6. Incorporate the laws of behaviour change

In his book, Clear introduces four laws of behaviour change which dictate how good habits should form:

1) make it obvious (cues in the environment);

2) make it attractive;

3) make it easy;

4) make it satisfying.

Interestingly, if you want to avoid something or break a bad habit, just reverse the same habits for that thing:

1) make it non-obvious (remove cues);

2) make it unattractive;

3) make it difficult; and

4) make it unsatisfying.

So, if you want to have a healthier diet,

1) fill your fridge with healthy foods and your kitchen shelves with healthy cookbooks;

2) read up on the health benefits of your new diet or start a health food blog;

3) start out with a food ingredient delivery service like Sun Kitchen to help make the cooking process easier;

4) keep a journal and track the way your body feels after improving your diet.

At the same time,

1) remove junk food from your kitchen;

2) read up on the negative effects of junk food on your health;

3) redirect your budget for sweets to better quality ingredients for healthy meals;

4) keep a journal and track the way your body feels after eating junk food.

 

7. Put systems ahead of goals

What’s the purpose of goals? They’re useful for clarity and direction, but when it comes to the process of making change, it’s systems that reign supreme.

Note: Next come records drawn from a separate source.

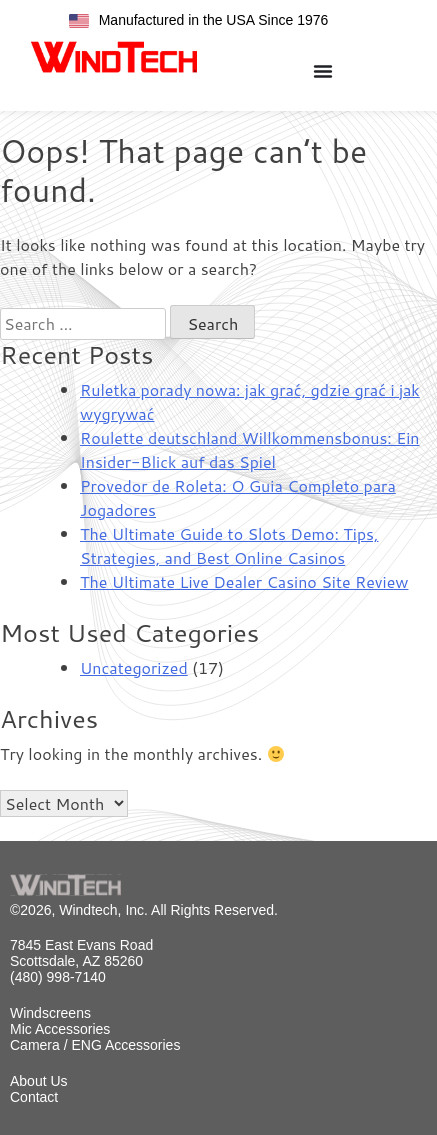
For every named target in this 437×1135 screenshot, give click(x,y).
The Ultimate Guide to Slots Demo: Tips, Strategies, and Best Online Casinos (229, 545)
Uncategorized (134, 667)
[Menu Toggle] (323, 71)
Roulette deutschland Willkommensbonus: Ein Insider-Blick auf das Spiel (249, 449)
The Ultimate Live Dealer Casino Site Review (244, 581)
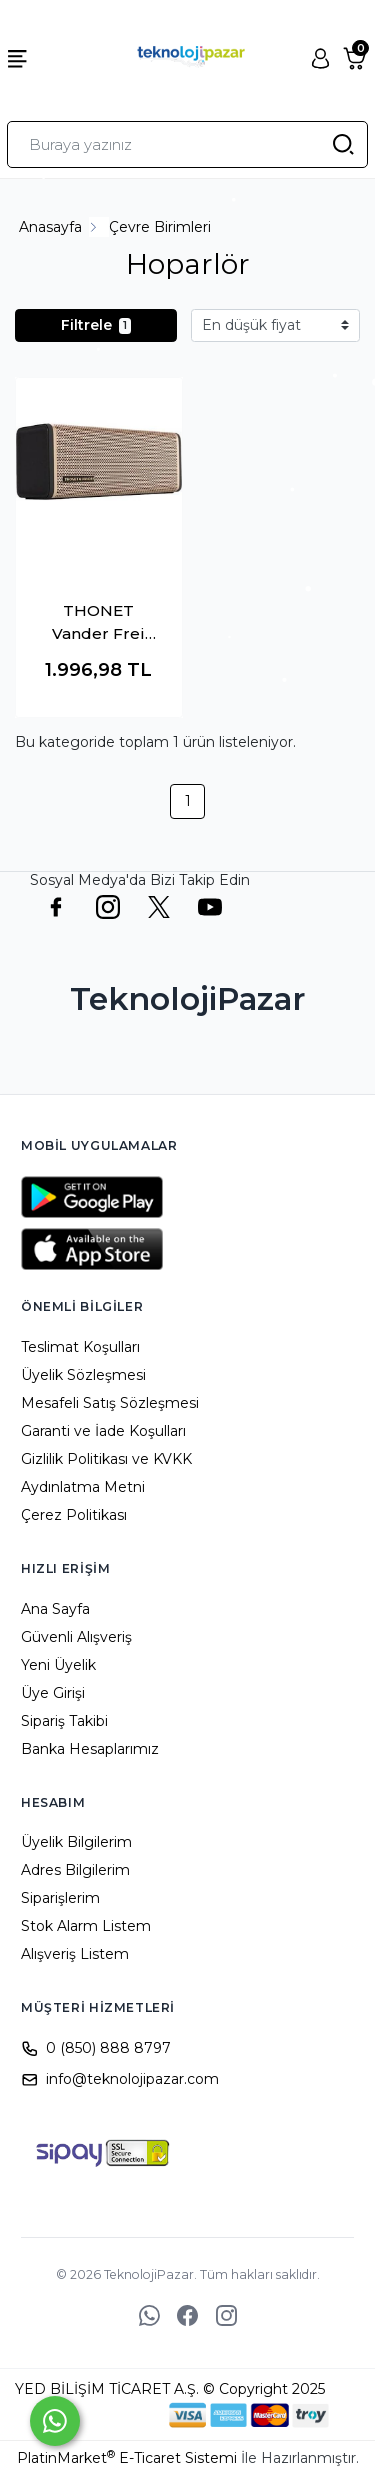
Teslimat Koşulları (80, 1347)
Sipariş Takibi (64, 1721)
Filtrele (96, 325)
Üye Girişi (53, 1693)
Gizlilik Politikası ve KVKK (106, 1459)
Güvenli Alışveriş (76, 1637)
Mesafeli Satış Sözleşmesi (110, 1403)
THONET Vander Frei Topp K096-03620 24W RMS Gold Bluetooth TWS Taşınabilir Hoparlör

Clear makes a brilliant point: “Achieving a goal only changes our life for a moment.” Only if the goal achievement was supported by a system of habits that will continue to allow us to achieve similar goals rather than plunge us back into the unaccomplished state we were in before—only then will we have made true change.

Managing to clean your whole house is great, but unless you create a system to keep it clean on a regular basis, you’ll only achieve the goal once in a while.

We live in a results-oriented society, but Clear thinks goals deserve less of our attention than habits. “The action of setting a goal doesn’t guarantee anything… almost immediately you should put goals on shelf and focus on systems.”

Build the system and the outcomes will naturally fall into place.

 

8. Create unique contexts for developing different habits

“Habits are all about associations,” Clear says. “They’re about the solution you associate with a certain problem or context.” So, if you want to create a new habit and make it stick, it’s best to create a new context along with it.

If you want to read more, for instance, don’t do it on the couch where you normally watch TV. Do it in a special “reading chair” or go to a café you designate as your reading café. It’s best if you can build the new habit in a place you don’t already have behavioral associations with.

Clear’s thoughts on goals and habits can be applied to learning and education in a variety of contexts. Whether we’re studying for a test, learning a new language, or mastering a new skill, thinking of achievement in terms of habits rather than outcomes can be hugely beneficial.